Un plan que puede parecer sencillo, pero la carne y las brasas –pareja feliz cuando la carne es buena y las brasas, justas– tienen su tiempo y sus misterios. El primer desafío aparece con la selección de la carne, cada vez más degradada por la práctica extendida del feed lot. El segundo reto: destacarse como parrilla en un país donde todos se sienten asadores y sacan a relucir su propio manual. Pablo Rivero superó las dos pruebas de fuego.
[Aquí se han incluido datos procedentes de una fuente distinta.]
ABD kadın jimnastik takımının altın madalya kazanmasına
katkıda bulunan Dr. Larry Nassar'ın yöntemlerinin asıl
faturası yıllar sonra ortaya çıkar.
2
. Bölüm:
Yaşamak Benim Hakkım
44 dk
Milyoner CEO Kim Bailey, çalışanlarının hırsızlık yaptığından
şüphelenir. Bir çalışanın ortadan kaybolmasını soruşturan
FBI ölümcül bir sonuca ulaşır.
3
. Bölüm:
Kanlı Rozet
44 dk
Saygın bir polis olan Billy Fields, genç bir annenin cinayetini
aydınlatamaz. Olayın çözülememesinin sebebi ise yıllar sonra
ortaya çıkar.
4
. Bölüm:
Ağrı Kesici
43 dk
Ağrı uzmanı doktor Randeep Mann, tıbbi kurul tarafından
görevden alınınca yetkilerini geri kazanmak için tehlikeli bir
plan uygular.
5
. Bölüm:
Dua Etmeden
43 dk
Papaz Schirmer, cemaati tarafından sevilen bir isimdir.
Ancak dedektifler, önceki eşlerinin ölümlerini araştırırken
“El 80% de esta propuesta depende del producto, por eso utilizo sólo carne de vaca criada a pastoreo y cuido al máximo la cocción para no maltratar a una materia prima tan noble, bandera de la comida nacional. Lamentablemente, la carne de vaca criada a pastura se ha vuelto exótica por el espacio que este tipo de crianza demanda. Pero sin duda el futuro de Argentina depende de la vuelta a los métodos de producción tradicionales”.
La carne y la parrilla –a la vista– están en el centro de la escena de Don Julio. Cortes tradicionales –entraña, ojo de bife– y no tanto, como el último hallazgo que Pablo incorporó a la carta: picanha la llaman los brasileños; tapa de cuadril, los argentinos.
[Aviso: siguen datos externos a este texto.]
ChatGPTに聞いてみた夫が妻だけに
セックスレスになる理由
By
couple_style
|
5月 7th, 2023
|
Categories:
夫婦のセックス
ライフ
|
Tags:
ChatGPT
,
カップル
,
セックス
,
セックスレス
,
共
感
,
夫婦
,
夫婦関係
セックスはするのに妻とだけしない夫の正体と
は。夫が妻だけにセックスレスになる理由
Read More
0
La consigna en cualquier caso es pedir que el parrillero Pepe Sotello prepare la carne roja y caliente por dentro y dorada por fuera. La periodista Elisabeth Checa, para la que Don Julio es uno de sus lugares en el mundo, impuso este estilo casi bleu que ahora se popularizó como Punto Checa. Hace furor.
La previa a la carne-carne son las empanadas. Jugosas y casi adictivas, para comer sin parar. O las provoletas –especialmente rica la de cabra–, un toque calórico que impone olvidar la dieta. Cuando llega el plato de cuchillo y tenedor, viene acompañado por verdes fresquísimos, o ensaladas nada obvias, con productos de estación, como la de remolachas amarillas. No pueden faltar jamás las papas fritas: una perdición.
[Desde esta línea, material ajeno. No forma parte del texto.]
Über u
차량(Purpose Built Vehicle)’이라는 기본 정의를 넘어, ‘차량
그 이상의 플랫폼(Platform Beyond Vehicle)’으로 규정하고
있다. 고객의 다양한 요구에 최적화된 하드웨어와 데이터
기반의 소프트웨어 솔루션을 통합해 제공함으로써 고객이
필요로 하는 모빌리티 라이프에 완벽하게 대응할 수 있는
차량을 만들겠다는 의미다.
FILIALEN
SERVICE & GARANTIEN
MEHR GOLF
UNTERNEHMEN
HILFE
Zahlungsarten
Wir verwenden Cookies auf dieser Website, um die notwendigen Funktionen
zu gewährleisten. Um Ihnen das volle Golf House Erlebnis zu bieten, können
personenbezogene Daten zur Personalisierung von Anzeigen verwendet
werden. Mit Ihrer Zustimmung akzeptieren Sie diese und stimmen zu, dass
Como no hay carne sin vino, Pablo Rivero, que además es sommelier, seleccionó, junto con Rodrigo Calderón y Gabriela Gera (la sommelier de servicio en Don Julio) 600 etiquetas donde se descubren algunas joyitas de Argentina. Los visitantes pueden firmar su botella, por eso las paredes de ladrillo están cubiertas de mensajes en una botella. A los extranjeros les encanta volver a Don Julio y reencontrarse con la imagen de aquel vino que bebieron alguna vez.
Ciertos detalles, como la selección de aceites varietales de Zuccardi –Farga, Changlot, Frantoio y Arauco–. Los dressings y vinagres de Mariana Müller que un atento camarero trae a la mesa, junto con panera repleta de panes crujientes y calentitos. Más la pastelería de Próspero Velasco (uno de nuestros pasteleros estrella que se luce en postres con manzana, maracuyá o chocolate), hacen el resto.
Durante sus 16 años de historia el lugar fue encontrando su forma, su estilo, su alma. No hay quien no hable de Don Julio cuando se trata de comer bien en la ciudad. Tanto, que la parrilla se convirtió en punto de encuentro de cocineros (no es raro descubrir a Gastón Acurio, Virgilio Martínez o los hermanos Roca en alguna de sus mesas), sommeliers, enólogos ilustres y amigos que quieren garantizarse carne de primera en un ambiente a la argentina, donde la solemnidad se queda afuera.
“Aquí, la gente viene a sacudirse las exigencias de la vida urbana. A celebrar la amistad, a comer bien, a beber bien y a pasarla mejor”, dice el dueño de casa. Pablo Rivero, chico de la parrilla, que no hace tanto se volvió enorme para nuestra escena gastronómica.